谌漠书在老宅陪父亲下棋,要不是管家告诉他手机响了,他还不知道温谜给自己打过电话。
“爸,我去打个电话。”
坐在谌漠书对面的是位精神抖擞英气十足的中老年人,只是坐在那,浑然天成的上位者气息便不自觉散发出来。
“女孩子?”
谌父询问。
“谌释然的家教。”
释然的家教啊!
知道谌释然有个家教,但是对方到底是谁年龄多大谌漠书没提过。
谌父谌母四十几岁时才生的谌漠书,对于这个小儿子一直宠爱有加,直到他十几岁时发生的那场车祸,给谌家带来一场巨变。

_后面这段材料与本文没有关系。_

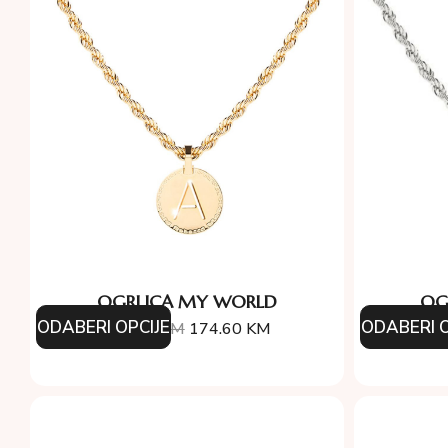
OGRLICA MY WORLD
OG
ODABERI OPCIJE
ODABERI O
194.00
KM
174.60
KM
13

不久后谌母重病去世,谌漠书性情大变,仿佛对任何事都没了兴趣,商场上雷厉风行,私底下却活得如同行尸走肉。
“你这孩子宁愿给释然的家教打电话也不愿意去相亲,若上次那个不喜欢,爸给你介绍别的怎么样?”
“不用了。”
谌漠书一口回绝,刚走出大厅便拨通了温谜的电话。